Les Boucaniers/Tome XI/II

L. de Potter, libraire-éditeur (Tome XIp. 43-77).

II

Depuis l’entrée de l’escadre française dans la rade de Carthagène, Jeanne était restée sur le navire la Serpente, que commandait Laurent.

Pendant le cours de la traversée, la charmante enfant n’avait eu qu’à se louer de ses compagnons de fortune.

L’équipage et les Boucaniers qui montaient la Serpente, subissant à leur insu la double influence de la beauté et de l’innocence de Fleur-des-Bois ; intimement persuadés en outre que sa présence portait bonheur à l’expédition, avaient eu pour la jeune fille des prévenances presque délicates et l’avaient traitée avec une respectueuse cordialité qui ne s’était pas démentie un seul instant.

Après le débarquement des troupes, la jeune fille, séparée de son père, était restée à bord sous la sauvegarde d’Alain, qui s’était fait son esclave et ne la quittait pas plus que son ombre.

Le Penmarckais et Jeanne passaient leurs journées à causer en dialecte bas-breton, ce qui charmait le serviteur de de Morvan : lorsqu’elle lui chantait un noël du pays, Alain tombait dans d’ineffables ravissements et pleurait comme un enfant !

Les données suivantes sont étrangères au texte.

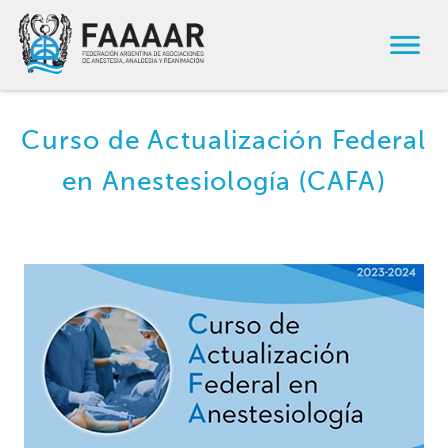
Curso de Actualización Federal
en Anestesiología (CAFA)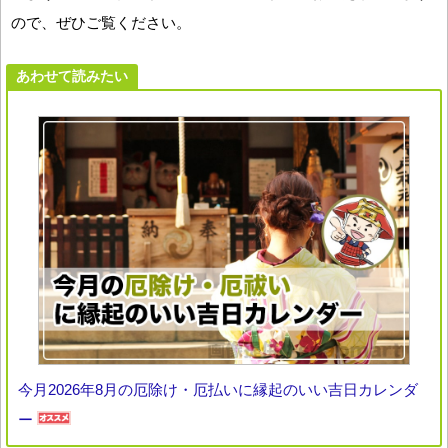
ので、ぜひご覧ください。
あわせて読みたい
今月2026年8月の厄除け・厄払いに縁起のいい吉日カレンダ
ー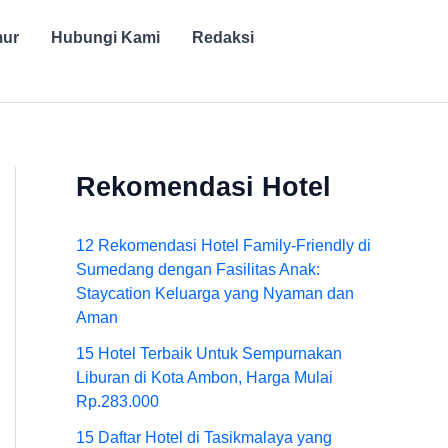
mur
Hubungi Kami
Redaksi
Rekomendasi Hotel
12 Rekomendasi Hotel Family-Friendly di
Sumedang dengan Fasilitas Anak:
Staycation Keluarga yang Nyaman dan
Aman
15 Hotel Terbaik Untuk Sempurnakan
Liburan di Kota Ambon, Harga Mulai
Rp.283.000
15 Daftar Hotel di Tasikmalaya yang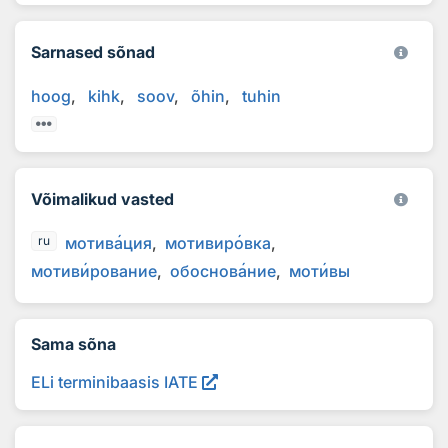
Sarnased sõnad
hoog
kihk
soov
õhin
tuhin
Võimalikud vasted
мотив
а
ция
мотивир
о
вка
ru
мотив
и
рование
обоснов
а
ние
мот
и
вы
Sama sõna
ELi terminibaasis IATE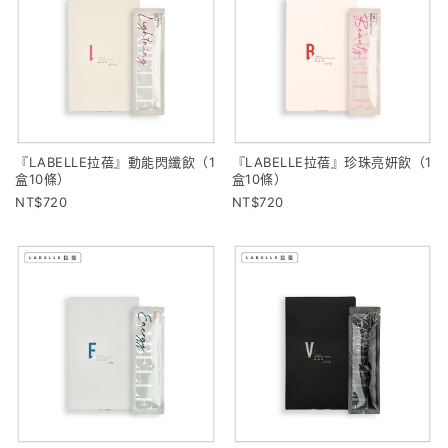
『LABELLE拉蓓』動能閃纖飲（1
『LABELLE拉蓓』珍珠亮妍飲（1
盒10條）
盒10條）
720
720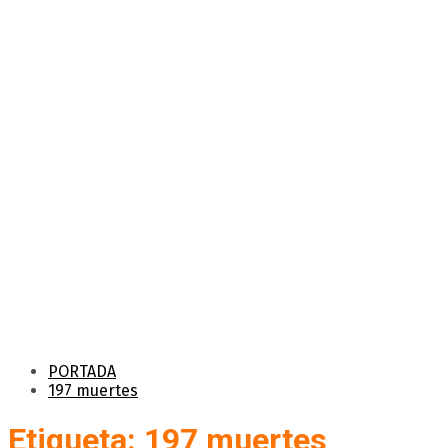
PORTADA
197 muertes
Etiqueta: 197 muertes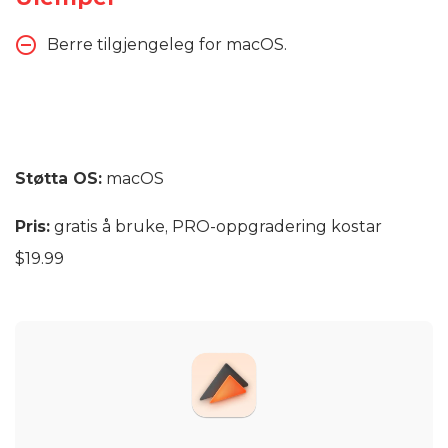
Berre tilgjengeleg for macOS.
Støtta OS:
macOS
Pris:
gratis å bruke, PRO-oppgradering kostar
$19.99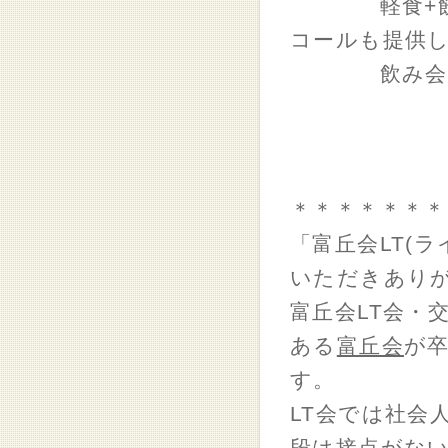
軽食+飲み物
コールも提供
飲み会的な
＊＊＊＊＊＊
「富丘会LT(
いただきあり
富丘会LT会・
ある
富丘会
が
す。
LT会では社会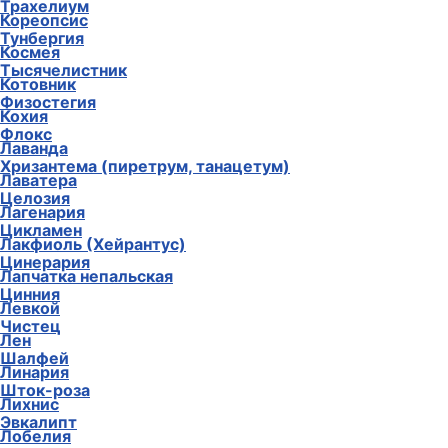
Трахелиум
Кореопсис
Тунбергия
Космея
Тысячелистник
Котовник
Физостегия
Кохия
Флокс
Лаванда
Хризантема (пиретрум, танацетум)
Лаватера
Целозия
Лагенария
Цикламен
Лакфиоль (Хейрантус)
Цинерария
Лапчатка непальская
Цинния
Левкой
Чистец
Лен
Шалфей
Линария
Шток-роза
Лихнис
Эвкалипт
Лобелия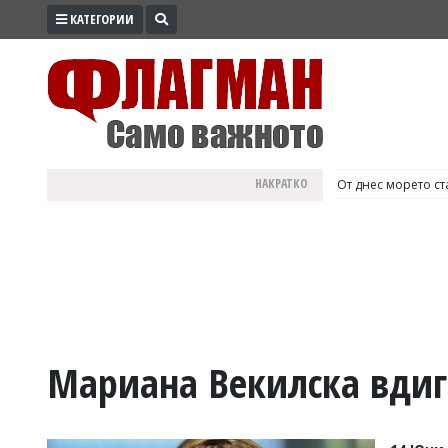
КАТЕГОРИИ
ПРОМО
ЗОНА
ИЗБОРИ
2026
ПРАКТИЧНО
НАКРАТКО
България е №1 в Е
КУЛТУРА
ЗДРАВЕ
ПОЛИТИКА
ОБЩИНИ
ОБЩЕСТВО
ЛАЙФСТАЙЛ
Мариана Векилска вдиг
ВОЙНАТА
В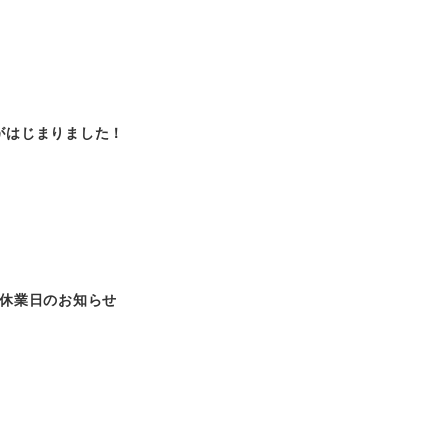
がはじまりました！
･休業日のお知らせ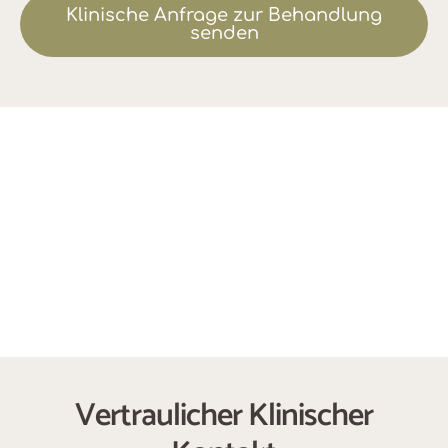
Klinische Anfrage zur Behandlung
senden
Vertraulicher Klinischer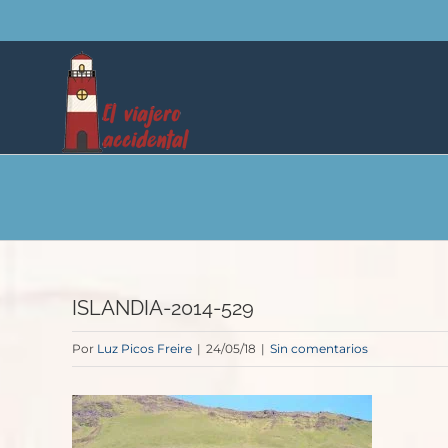
Saltar
al
contenido
ISLANDIA-2014-529
Por
Luz Picos Freire
|
24/05/18
|
Sin comentarios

— Notre demoiselle, lui disait-il parfois, vous êtes si modeste et si bonne, que votre beauté, — car il paraît que vous êtes jolie, — ne me fait pas peur ! Je vous regarde sans avoir honte : il me semble que vous êtes un homme.

Barbe-Grise mort, de Morvan ne voulut pas consentir à ce que Jeanne retournât à bord de la Serpente : il tenait à lui éviter les poignants souvenirs que la vue de la cabine naguère occupée par son père n’eut pas manqué d’éveiller en elle.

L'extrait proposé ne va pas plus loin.